REEL 13 DOUBLE FEATURE | TEN THOUSAND SAINTS

Ten Thousand Saints (2015).

This week’s double feature continues with Ten Thousand Saints, a 2015 coming-of-age drama, adapted from the novel by Eleanor Henderson, and written and directed by Shari Springer-Berman and Robert Pulcini.  

It’s New Year’s Eve, 1987, and 17-year-old Jude and his best friend Teddy, played by Asa Butterfield and Avan Jogia, are at loose ends, looking for something do—and new ways to get high—in the winter cold of Lintonburg, Vermont. An adopted child mostly raised by his single-mother Harriet, played by Julianne Nicholson, the blame for Jude’s aimlessness seems largely due to the near total absence of his father Lester, a magnetic but undependable 60s rebel winningly played by Ethan Hawke, who now makes his living as a marijuana dealer in the East Village. But this humdrum New Year’s Eve takes an unexpected turn with the arrival of Eliza, played by Hailee Steinfeld, the daughter of Lester’s current girlfriend, a retired British dancer played by Emily Mortimer. Passing through town on her way back to New York, Eliza joins the boys in crashing a party; however, after that night takes a tragic turn, Jude drops out of school and withdraws deeper into isolation and drugs, prompting Lester to undertake a counterintuitive form of intervention and bring Jude to live with him back in New York. Against a backdrop of the East Village’s gentrification conflict of the late 80s, Jude embarks on an odyssey of self-discovery, entering the culture of hardcore “straight edge” punk music with Teddy’s older half-brother Johnny, played by Emile Hirsch. And along the way, Jude’s origin as an adopted child takes on an unforeseen new significance.  

Adapted from Eleanor Henderson’s debut novel of the same name, Ten Thousand Saints offers an updated coming-of-age story from a new angle, focusing on a generation of kids struggling to grow up with parents who never fully grew up themselves. The film’s husband-and-wife writing and directing team of Shari Springer-Berman and Robert Pulcini were new arrivals in New York City at the time of the Tompkins Square riot, and were drawn to the novel’s account of East Village life during an era that was dangerous yet also energized with creativity.
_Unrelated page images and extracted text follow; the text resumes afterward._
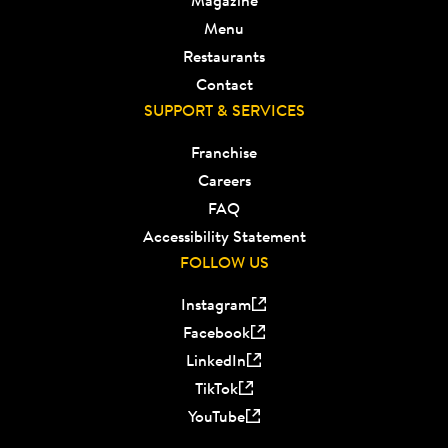
Menu
Restaurants
Contact
SUPPORT & SERVICES
Franchise
Careers
FAQ
Accessibility Statement
FOLLOW US
Instagram
Facebook
LinkedIn
TikTok
YouTube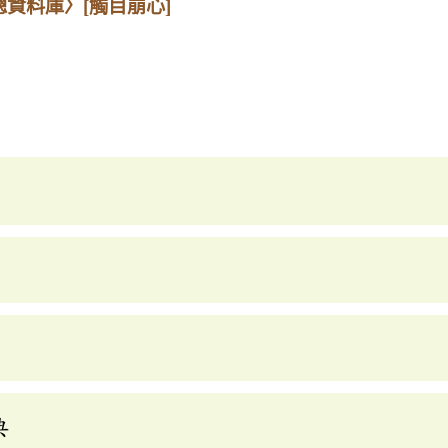
總資料庫〉
[觸目崩心]
典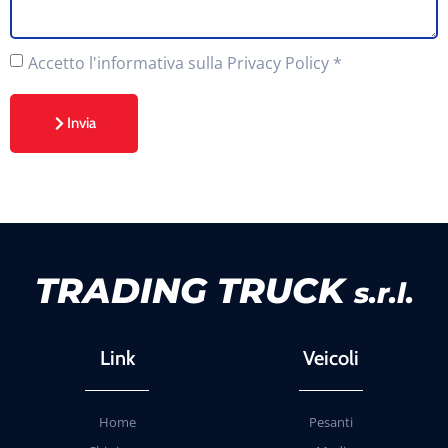
Accetto
l'informativa sulla Privacy Policy
*
Invia
TRADING TRUCK
s.r.l.
Link
Veicoli
Home
Pesanti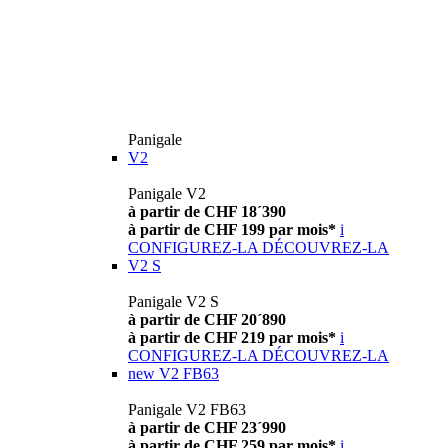
Panigale
V2
Panigale V2
à partir de CHF 18´390
à partir de CHF 199 par mois*
i
CONFIGUREZ-LA
DÉCOUVREZ-LA
V2 S
Panigale V2 S
à partir de CHF 20´890
à partir de CHF 219 par mois*
i
CONFIGUREZ-LA
DÉCOUVREZ-LA
new
V2 FB63
Panigale V2 FB63
à partir de CHF 23´990
à partir de CHF 259 par mois*
i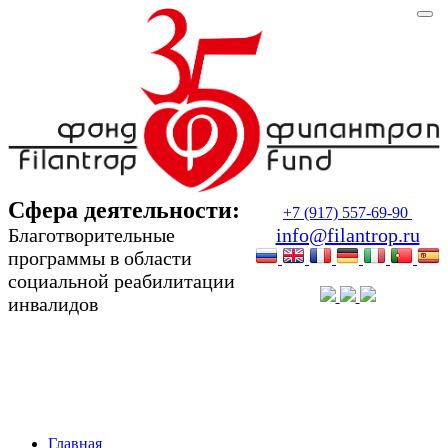
Сфера деятельности:
+7 (917) 557-69-90
Благотворительные
info@filantrop.ru
программы в области
социальной реабилитации
инвалидов
Сфера деятельности:
Благотворительные программы в области
социальной реабилитации инвалидов
Главная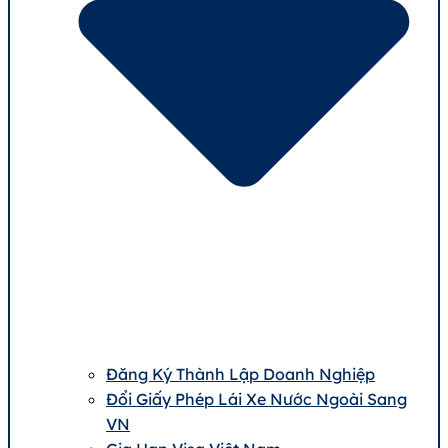
Đăng Ký Thành Lập Doanh Nghiệp
Đổi Giấy Phép Lái Xe Nước Ngoài Sang
VN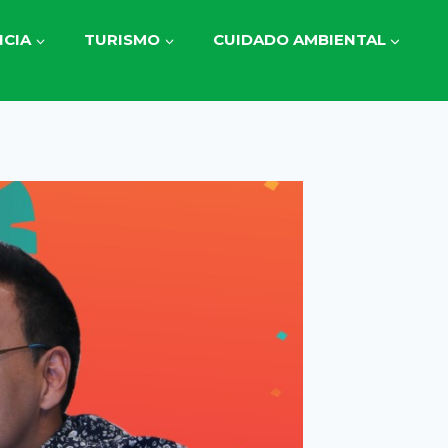
CIA
TURISMO
CUIDADO AMBIENTAL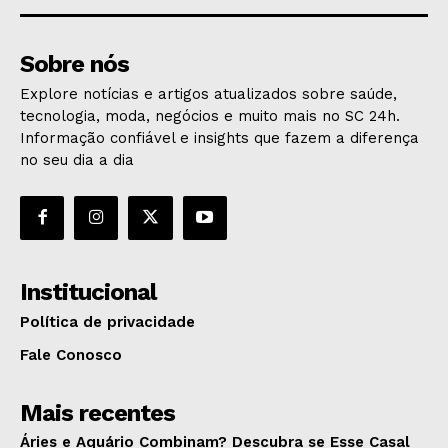
Sobre nós
Explore notícias e artigos atualizados sobre saúde,
tecnologia, moda, negócios e muito mais no SC 24h.
Informação confiável e insights que fazem a diferença
no seu dia a dia
Institucional
Política de privacidade
Fale Conosco
Mais recentes
Áries e Aquário Combinam? Descubra se Esse Casal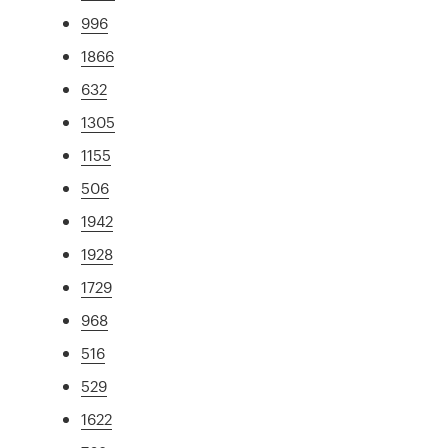
996
1866
632
1305
1155
506
1942
1928
1729
968
516
529
1622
However, with production taking place 25 years after the riot, finding areas in the East Village that still looked authentic to the late 80s proved challenging, with production designer Stephen Beatrice devising an art direction kit to help “grunge up” locations, including temporary graffiti decals. And instead of the now standard practice of shooting in high-definition video, 16mm film was utilized to help create the movie’s period look.  

Richard Peña is a Professor of Film Studies at Columbia University, where he specializes in film theory and international cinema.